We can more fully visualise the background to the events of June 1931 from these images of Sydney. The city was about to be united by a steel bridge, begun in 1923 and soon to be completed in 1932. The busy streets of the city had no road markings, no traffic lights, and it seems only a loose idea of traffic order. The inner suburbs were characterised by narrow lanes and dilapidated houses, the homes of the poor. Sam Hood, a well known Sydney photographer of the era, has left some memorable images of relief workers, dole queues, and political rallies.

One of the most distressing aspects of the depressed economic climate was the growing incidence of evictions. This image of an evicted tenant in 1930 is entitled: William Roberts, a veteran of Gallipoli.

From the NSW parliamentary proceedings, 1930 - 33, we read:

“At present there are, I suppose, thousands of houses to let. Once cannot go into any suburb without finding the ‘To Let’ notice in, perhaps, one out of every five or six cases, in those cottages which are usually let to people of small means.. Men who have fought for their country have been ‘emptied out’ onto the street..”

Phyllis Acland recalled her family eviction:

“My father was an invalid pensioner and things were desperate at home. We’d come from Lismore to bring my brother down for treatment. He had polio. My mother went up to Newtown one day shopping and when she came home they’d come in and taken all the furniture for the twenty-two pound she owed. It was the law.”

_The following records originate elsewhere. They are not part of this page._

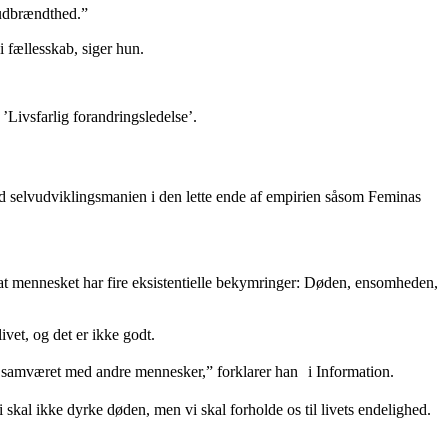
g udbrændthed.”
i fællesskab, siger hun.
’Livsfarlig forandringsledelse’.
od selvudviklingsmanien i den lette ende af empirien såsom Feminas
at mennesket har fire eksistentielle bekymringer: Døden, ensomheden,
vet, og det er ikke godt.
t og samværet med andre mennesker,” forklarer han i Information.
 Vi skal ikke dyrke døden, men vi skal forholde os til livets endelighed.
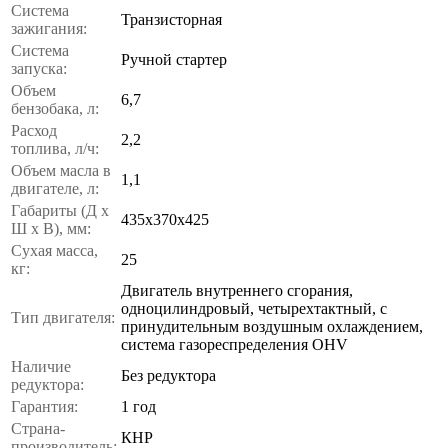
Система
Транзисторная
зажигания:
Система
Ручной стартер
запуска:
Объем
6,7
бензобака, л:
Расход
2,2
топлива, л/ч:
Объем масла в
1,1
двигателе, л:
Габариты (Д x
435х370х425
Ш x В), мм:
Сухая масса,
25
кг:
Двигатель внутреннего сгорания,
одноцилиндровый, четырехтактный, с
Тип двигателя:
принудительным воздушным охлаждением,
система газореспределения OHV
Наличие
Без редуктора
редуктора:
Гарантия:
1 год
Страна-
КНР
производитель:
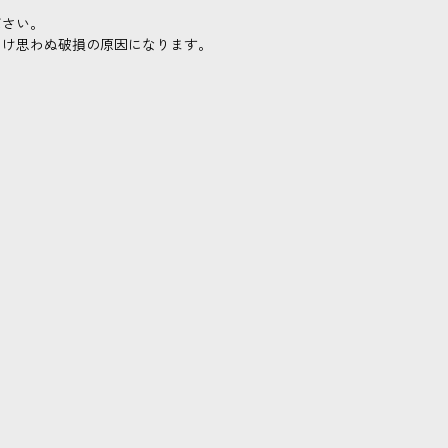
ださい。
つけ思わぬ破損の原因になります。
。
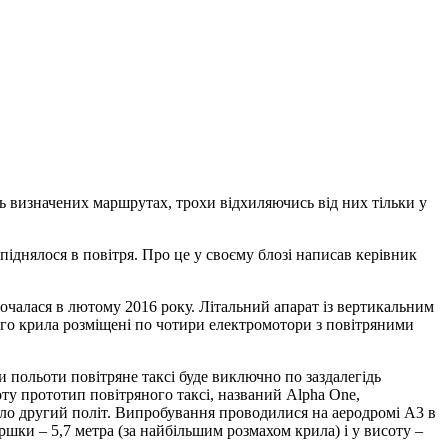
ідь визначених маршрутах, трохи відхиляючись від них тільки у
піднялося в повітря. Про це у своєму блозі написав керівник
очалася в лютому 2016 року. Літальний апарат із вертикальним
ого крила розміщені по чотири електромотори з повітряними
польоти повітряне таксі буде виключно по заздалегідь
ту прототип повітряного таксі, названий Alpha One,
нало другий політ. Випробування проводилися на аеродромі A3 в
шки – 5,7 метра (за найбільшим розмахом крила) і у висоту –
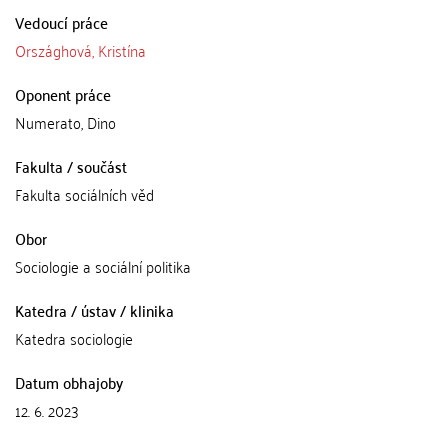
Vedoucí práce
Országhová, Kristína
Oponent práce
Numerato, Dino
Fakulta / součást
Fakulta sociálních věd
Obor
Sociologie a sociální politika
Katedra / ústav / klinika
Katedra sociologie
Datum obhajoby
12. 6. 2023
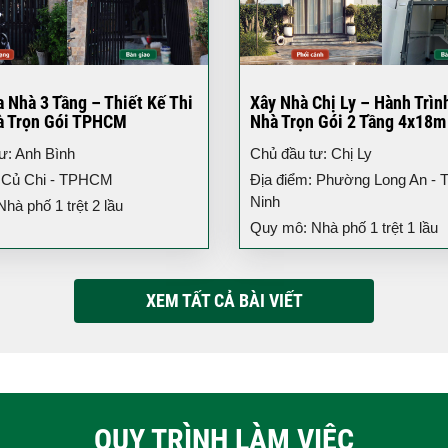
 Nhà 3 Tầng – Thiết Kế Thi
Xây Nhà Chị Ly – Hành Trìn
à Trọn Gói TPHCM
Nhà Trọn Gói 2 Tầng 4x18m
ư: Anh Bình
Chủ đầu tư: Chị Ly
: Củ Chi - TPHCM
Địa điểm: Phường Long An - T
Ninh
hà phố 1 trệt 2 lầu
Quy mô: Nhà phố 1 trệt 1 lầu
XEM TẤT CẢ BÀI VIẾT
QUY TRÌNH LÀM VIỆC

There seems to have been many thousands of Orders to Quit during the course of 1930 onwards, but four Sydney evictions in particular have been remembered for the violence associated with them. These evictions occurred during the first half of 1931 at Douglas street, Redfern, Starling street Leichhardt, Brancourt avenue Bankstown and Union street Newtown, each of them opposed by the Unemployed Workers’ Movement, and each one increasingly more violent. These four eviction battles were all reported in the contemporary press and have attracted some attention from scholars and historians of the era. In an article for Twentieth Century Sydney: Studies in Urban and Social History, Nadia Wheatley gives a brief outline of the anti-eviction movement. Wheatley also undertook a study of the same topic in an unpublished thesis at Macquarie University. ( ). Another important study of this topic can be found in The December 2008 edition of the Journal of the Royal Australian Historical Society, which focuses on the eviction in Brancourt Avenue, Bankstown.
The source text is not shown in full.